Tuesday, October 16, 2007

Natural Areas conference

When I started my PhD studies in November 2005, I set myself a goal of attending atleast two international conferences every year. So far I have been living my dream, and sometimes exceeded my expectations. I have just returned from attending my last conference for 2007.

I was an international guest at the Natural Areas Conference. The NAC is an an annual conference of the Natural Areas Association, and every year they give scholarships to international guests to participate in the conference. This year's conference was held in Cleveland, Ohio from 9- 12th Oct. The NAC is quite unique from other conferences have attended because it is primarily made up of conservation practitioners, as opposed to academics. Although there were a few of us who gave purely academic talks, most of the focus was on pressing conservation issues like invasive species, deer and land management etc.

Prior to the conference I went on a field trip to Hockings Hills, in Ohio. It was a really exciting trip where I got to meet many people and made lots of friends. The Hokings hills is a real gem, very scenic with lush green forests. Ofcourse it doesn't come close to Africa, but for American standards it is great. What impressed me most were the sculpted sandstone cliffs and outcroppings, which were a result of past geologic events. Most of the sandstones were in regular shapes as if they were cut by a mschine.

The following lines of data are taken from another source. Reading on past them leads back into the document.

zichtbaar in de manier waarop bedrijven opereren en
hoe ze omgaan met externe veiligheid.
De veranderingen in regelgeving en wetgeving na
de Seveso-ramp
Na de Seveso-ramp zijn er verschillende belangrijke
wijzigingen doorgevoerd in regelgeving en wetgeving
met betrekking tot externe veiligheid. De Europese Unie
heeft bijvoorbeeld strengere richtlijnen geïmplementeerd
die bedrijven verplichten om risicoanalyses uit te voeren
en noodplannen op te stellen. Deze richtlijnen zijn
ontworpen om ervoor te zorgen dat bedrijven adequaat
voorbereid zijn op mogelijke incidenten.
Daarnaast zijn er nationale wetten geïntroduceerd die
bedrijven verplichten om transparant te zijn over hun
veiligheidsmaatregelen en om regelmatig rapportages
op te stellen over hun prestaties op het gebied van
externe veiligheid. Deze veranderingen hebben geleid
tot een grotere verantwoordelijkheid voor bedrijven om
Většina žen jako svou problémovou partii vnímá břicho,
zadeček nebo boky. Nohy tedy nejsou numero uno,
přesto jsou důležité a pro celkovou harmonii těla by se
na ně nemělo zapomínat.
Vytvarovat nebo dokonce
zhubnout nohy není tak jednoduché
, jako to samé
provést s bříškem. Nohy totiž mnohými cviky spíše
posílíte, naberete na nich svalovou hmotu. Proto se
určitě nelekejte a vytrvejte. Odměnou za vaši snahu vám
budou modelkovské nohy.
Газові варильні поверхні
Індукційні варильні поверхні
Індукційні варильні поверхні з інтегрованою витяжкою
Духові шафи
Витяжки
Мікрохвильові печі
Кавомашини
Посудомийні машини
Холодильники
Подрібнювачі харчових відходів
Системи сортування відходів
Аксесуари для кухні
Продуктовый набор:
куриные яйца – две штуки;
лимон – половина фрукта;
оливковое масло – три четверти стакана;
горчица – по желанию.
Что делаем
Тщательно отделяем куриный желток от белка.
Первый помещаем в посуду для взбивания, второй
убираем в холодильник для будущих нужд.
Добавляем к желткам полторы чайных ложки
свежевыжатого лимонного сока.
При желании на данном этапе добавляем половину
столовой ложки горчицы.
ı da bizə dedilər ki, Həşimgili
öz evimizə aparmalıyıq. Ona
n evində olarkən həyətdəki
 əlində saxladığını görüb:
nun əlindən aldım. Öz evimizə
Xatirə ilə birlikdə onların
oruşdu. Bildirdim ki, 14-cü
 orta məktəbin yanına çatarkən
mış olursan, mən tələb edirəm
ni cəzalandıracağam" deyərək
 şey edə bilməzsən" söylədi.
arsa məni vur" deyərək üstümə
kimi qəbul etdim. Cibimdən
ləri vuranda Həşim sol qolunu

During the conference I also took a field trip to Kelley's Island, but this was rather disappointing because I was expecting a very pristine, uninhabitated island. But Kelley is technically a small Isand town. Anyhow, the main attraction of Kelley's Isand is the abandon of fossils on the limestone beaches as a result of past glacial action. And the glacial grooves that were formed during the pleistocene era, when glacia brushed through the ancient sea bed rock and created the massive grooves on the bed rock which look like erosion gully. Apparently most of the Midwest USA and most of Canada was covered by glacia to a height of almost 2 miles...

...but that was 350 million years ago.